Ce film mélodramatique de Jacques Becker (1906-1960) sorti en 1945, retranscrit avec un grand réalisme l’atmosphère d’un atelier de haute couture. Notre mot «falbala» batifolerait donc avec la mode. Plongeons-nous dans le scénario : Micheline débarque à Paris pour se marier avec Daniel, un marchand de soie lyonnais. Cependant elle va succomber au charme d’un couturier brillant, mais séducteur invétéré, Clarence. Pour elle, il va confectionner une robe de mariée et lui dessiner de beaux falbalas…
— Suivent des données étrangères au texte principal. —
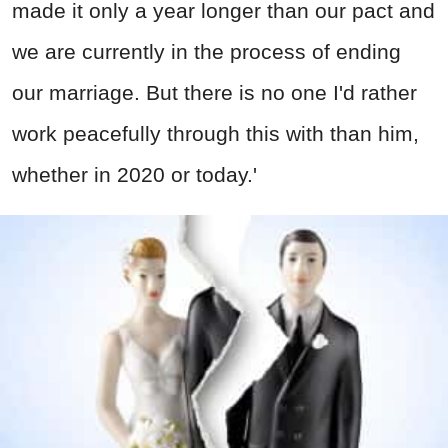
made it only a year longer than our pact and
we are currently in the process of ending
our marriage. But there is no one I'd rather
work peacefully through this with than him,
whether in 2020 or today.'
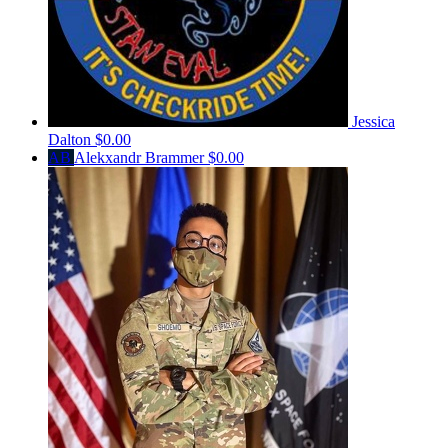
Jessica
Dalton
$0.00
AB
Alekxandr Brammer
$0.00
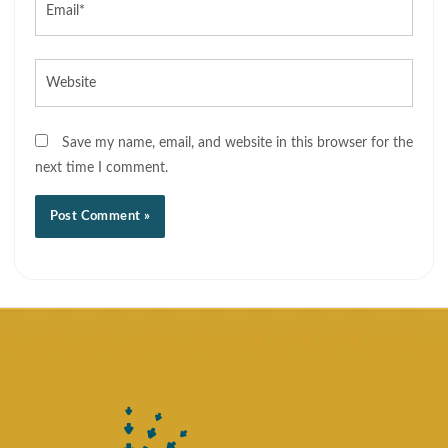
Website
Save my name, email, and website in this browser for the
next time I comment.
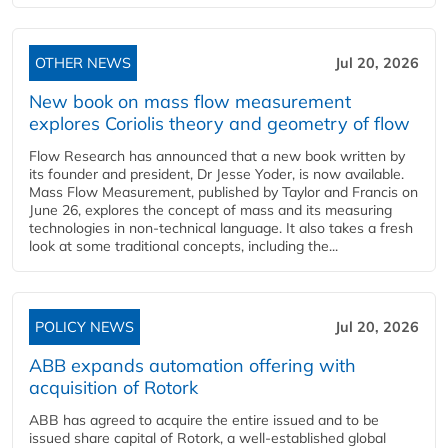
OTHER NEWS
Jul 20, 2026
New book on mass flow measurement
explores Coriolis theory and geometry of flow
Flow Research has announced that a new book written by
its founder and president, Dr Jesse Yoder, is now available.
Mass Flow Measurement, published by Taylor and Francis on
June 26, explores the concept of mass and its measuring
technologies in non-technical language. It also takes a fresh
look at some traditional concepts, including the...
POLICY NEWS
Jul 20, 2026
ABB expands automation offering with
acquisition of Rotork
ABB has agreed to acquire the entire issued and to be
issued share capital of Rotork, a well-established global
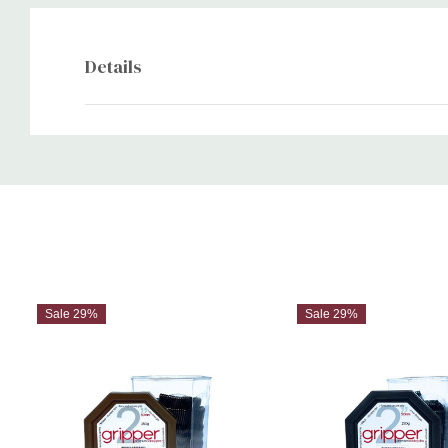
Details
Custom
Tab
Sale 29%
Sale 29%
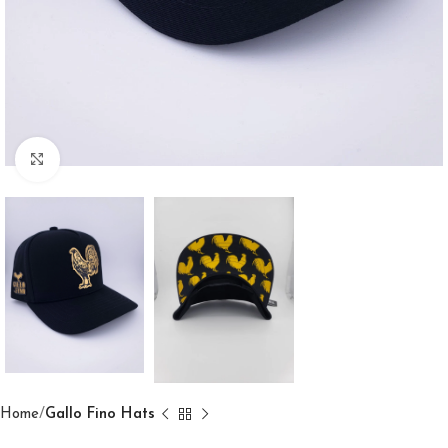
Click to enlarge
Home
Gallo Fino Hats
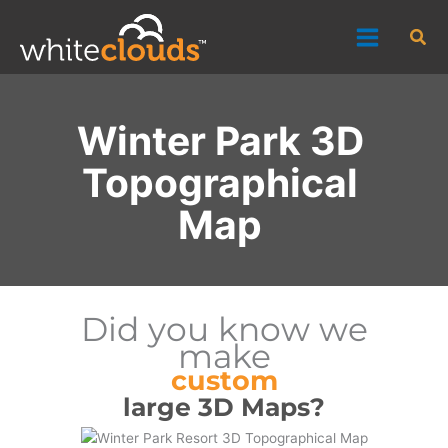
Skip
Sea
to
content
Winter Park 3D
Topographical
Map
Did you know we
make
custom
large 3D Maps?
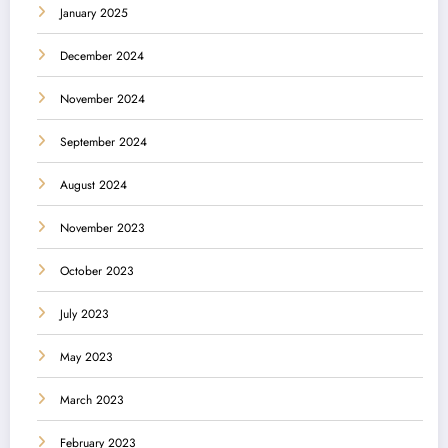
January 2025
December 2024
November 2024
September 2024
August 2024
November 2023
October 2023
July 2023
May 2023
March 2023
February 2023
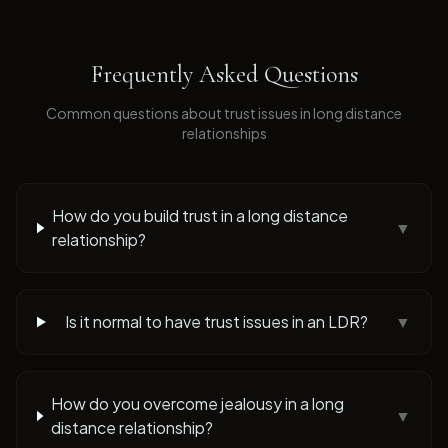
Frequently Asked Questions
Common questions about
trust issues
in long distance
relationships
How do you build trust in a long distance
▼
relationship?
Is it normal to have trust issues in an LDR?
▼
How do you overcome jealousy in a long
▼
distance relationship?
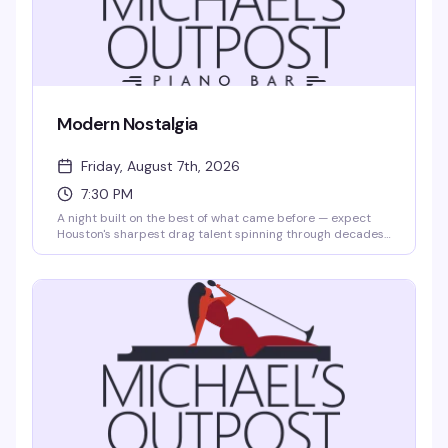
Modern Nostalgia
Friday, August 7th, 2026
7:30 PM
A night built on the best of what came before — expect
Houston's sharpest drag talent spinning through decades
of music, style, and pure performance magic. Michael's
Outpost does intimate cabaret better than anyone, and
this show proves why. Arrive early; seats fill fast.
Laissons encore flotter le suspense pour vous retracer l’incertaine étymologie de «falbala». Le dictionnaire académique situe son origine au XVIIe siècle et son emprunt au provençal farbella, frange, guenille, dentelle. Une origine espagnole est avancée par les mots falda, habit de femme, et faldellin, cotillon plissé, kilt. Le mot allemand fald-plat, jupe plissée, feuille plissée, apporte lui aussi sa pierre à l’édifice. D’après d’autres convaincus, falbala viendrait de l’anglais furbelow prononcé «forbelo» et décomposé en fur-, fourrure et -below, en bas; on parlerait donc d’une fourrure du bas d’une robe pour cette source anglophone. Enfin, Gilles Ménage (1613-1692), grammairien érudit, établit sa version de la provenance du mot falbala dans son « dictionnaire étymologique ou origines de la langue françoise » réédité en 1694 : il aurait été inventé par un maréchal des logis, sous-officier responsable des écuries, un certain monsieur de Langlée. Discutant avec une couturière qui lui montrait une jupe au bas de laquelle se trouvait une bande plissée, il la félicita pour ce « falbala » remarquable. Ce mot qu’il venait d’inventer pour plaisanter fut pris au sérieux par la modéliste qui le répandit à toute la profession. Comme l’écrivit Victor Hugo en 1829 dans son recueil de poèmes Les Orientales, « La rumeur approche, l’écho la redit. »
Le dénouement ne saurait donc tarder… Nom masculin, le mot falbala était anciennement, au XVIIIe siècle, une bande d’étoffe plissée ou froncée, ou bien un volant de dentelle qui ornait le bas d’une jupe, robe ou rideau. Le falbala rehaussait ainsi l’apparence du vêtement ou du rideau. Au pluriel, les falbalas sont des ornements de mauvais goût, prétentieux et surchargés. Fanfreluches, fioritures, parures et autres affiquets sont ses dignes synonymes. Les falbalas se rapportent aux vêtements, aux choses en général, à des paroles, des chansons, etc. Dans le roman Un de Baumugnes, Jean Giono (1895-1970) exprime : « Je vous explique ça comme je le sais, sans falbalas. »
De falbala dérivent les verbes falbalasser ou falbalater signifiant garnir de falbalas, pour une robe par exemple.
Si le sens de ce mot qui chante à mon oreille n’est pas connu de tous, les fervents d’Astérix, eux, sont intarissables sur leur Falbala. Elle est l’égérie, l’inspiratrice d’Obélix follement amoureux de cette magnifique femme aux longs cheveux blonds et à la robe falbalassée. Malheureusement, Falbala est fiancée à Tragicomix. Le dessinateur Albert Uderzo aurait donné à sa Falbala une ressemblance avec l’épouse de son scénariste René Goscinny.
À l’image de paroles bienveillantes ou blessantes, les falbalas disposent d’atouts pour à la fois embellir ou gâter une robe de collection.